To perform the analysis, the angle
θ of the beam was changed from 30° to 60°. The width
W of the beam was fixed to 350 µm and the beam thickness
T was set to 200 µm for the planned PCB production. As shown in
Figure 5c, resonance occurs at 1.5 kHz when
W = 350 µm, T = 200 µm, and angle = 50°. As the length of the beam decreases, attaching the connecting pins to the beam plate becomes more problematic. Therefore, the structure of the vibration beam was set to a 350 µm width, 200 µm thickness, and 50° angle based on the error range of the manufacturing process. To provide a signal input/output function on one side of the four-beam elastic bodies, 10 µm thick gold lines are printed. However, because these lines are markedly thinner than the polyimide, their effect on the migration of the resonance peak is insignificant.
3.3. Fabrication of the Hybrid Vibro-Acoustic Sensor
Based on the results of the FEA, the vibration beam plate printed circuit board (PCB) was fabricated using polyimide material (
Figure 6a,b; blueprint and actual product, respectively). The PCB had a 3 mm diameter and four round vibration beams were present on the edge of the vibration plate. Bonding electrodes are disposed at the center of the vibration plate so that a low-noise amplifier IC chip (LMV1032UR-25, Texas Instruments, Dallas, TX, USA) for signal amplification can be fixed in an area with a 2 mm inner diameter. This hybrid sensor uses the ECM (OBG-311L42-C33, BSE Co., Ltd., HongKong) as a mass at the center of the vibration plate to respond to the acceleration of the umbo vibration. Furthermore, a plane capacitor is formed between the circular electrode on the underside of the vibration plate and the circular electrode on top of the bottom plate. The ECM of the uppermost layer and the vibration beam plate beneath it are electrically connected so that the output signal arrives at the bottom plate. The printed circuit board (PCB) patterns are designed to connect the signal and power lines of the ECM, and the top and bottom of the vibration plate and the bottom plate.

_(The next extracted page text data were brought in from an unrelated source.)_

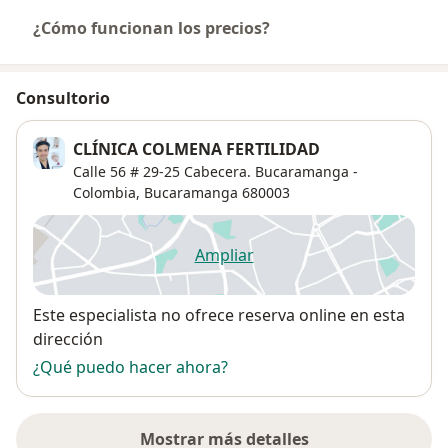
¿Cómo funcionan los precios?
Consultorio
CLÍNICA COLMENA FERTILIDAD
Calle 56 # 29-25 Cabecera. Bucaramanga -
Colombia,
Bucaramanga
680003
Ampliar
se abre en una nueva pestañ
Disponibilidad
Este especialista no ofrece reserva online en esta
dirección
¿Qué puedo hacer ahora?
Mostrar más detalles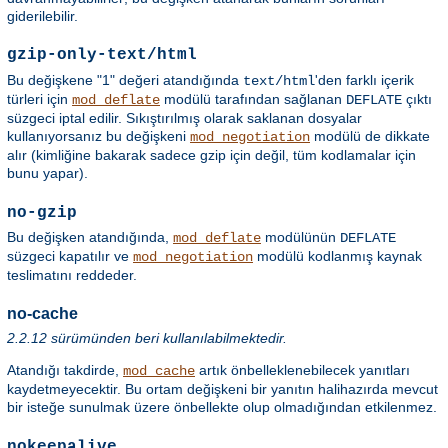
giderilebilir.
gzip-only-text/html
Bu değişkene "1" değeri atandığında
'den farklı içerik
text/html
türleri için
modülü tarafından sağlanan
çıktı
mod_deflate
DEFLATE
süzgeci iptal edilir. Sıkıştırılmış olarak saklanan dosyalar
kullanıyorsanız bu değişkeni
modülü de dikkate
mod_negotiation
alır (kimliğine bakarak sadece gzip için değil, tüm kodlamalar için
bunu yapar).
no-gzip
Bu değişken atandığında,
modülünün
mod_deflate
DEFLATE
süzgeci kapatılır ve
modülü kodlanmış kaynak
mod_negotiation
teslimatını reddeder.
no-cache
2.2.12 sürümünden beri kullanılabilmektedir.
Atandığı takdirde,
artık önbelleklenebilecek yanıtları
mod_cache
kaydetmeyecektir. Bu ortam değişkeni bir yanıtın halihazırda mevcut
bir isteğe sunulmak üzere önbellekte olup olmadığından etkilenmez.
nokeepalive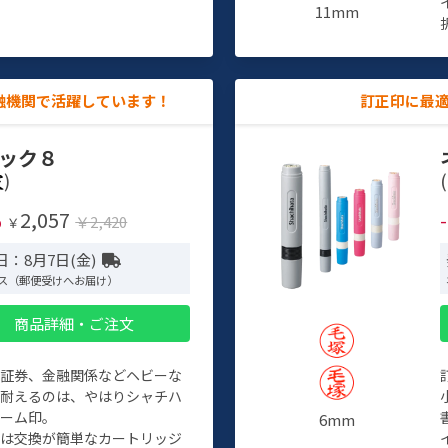
11mm
融機関で活躍しています！
訂正印に最
ック８
)
(
2,057
%
￥2,420
￥
日：8月7日(金)
ス（郵便受けへお届け）
商品詳細・ご注文
、証券、金融関係などヘビーな
に耐えるのは、やはりシャチハ
ネーム印。
6mm
クは交換が簡単なカートリッジ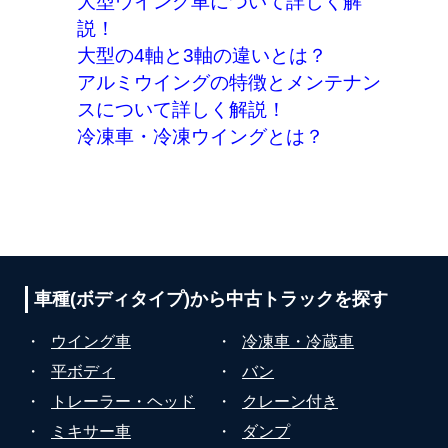
大型ウイング車について詳しく解
説！
大型の4軸と3軸の違いとは？
アルミウイングの特徴とメンテナン
スについて詳しく解説！
冷凍車・冷凍ウイングとは？
車種(ボディタイプ)から
中古トラックを探す
・
ウイング車
・
冷凍車・冷蔵車
・
平ボディ
・
バン
・
トレーラー・ヘッド
・
クレーン付き
・
ミキサー車
・
ダンプ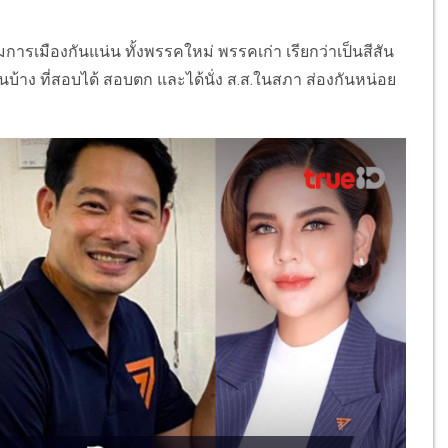
ามการเมืองกันแน่น ทั้งพรรคใหม่ พรรคเก่า เรียกว่าเป็นสีสัน
ันบ้าง ที่สอบได้ สอบตก และได้นั่ง ส.ส.ในสภา ส่องกันหน่อย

The vibration and bottom plates are electrically connected via four conductive miniature connecting pins standing vertically on the bottom plate. The four output terminals on the bottom plate are configured to pull out one ECM output signal, one capacitive acceleration sensor output signal, two power lines for driving the ECM, and the integrated circuit (IC) for the capacitive acceleration sensor.
The VAHIM components and the final assembly are shown in
Figure 7. The VAHIM is cylindrical, with an outer diameter of 3.1 mm and height of 2.8 mm. Immediately below the ECM is a 0.1 mm thick plastic insulation plate, and the power and signal lines of the ECM are connected through the holes in the insulation plate to the PCB pattern above the vibration beam plate. The bottom surface of the vibrating beam substrate is provided with an IC chip as a preamp and a plate electrode for detecting any change in capacitance. An electret disc is attached to the upper surface of the bottom plate to increase the sensitivity of the acceleration sensor according to the capacitance change, without using an external battery. The four vibrating beams at the edges of the vibrating beam plate are connected to the four connecting pins. Since the gap between the electrodes in the acceleration sensor is controlled by the length of the connecting pins, some laser trim processing is required.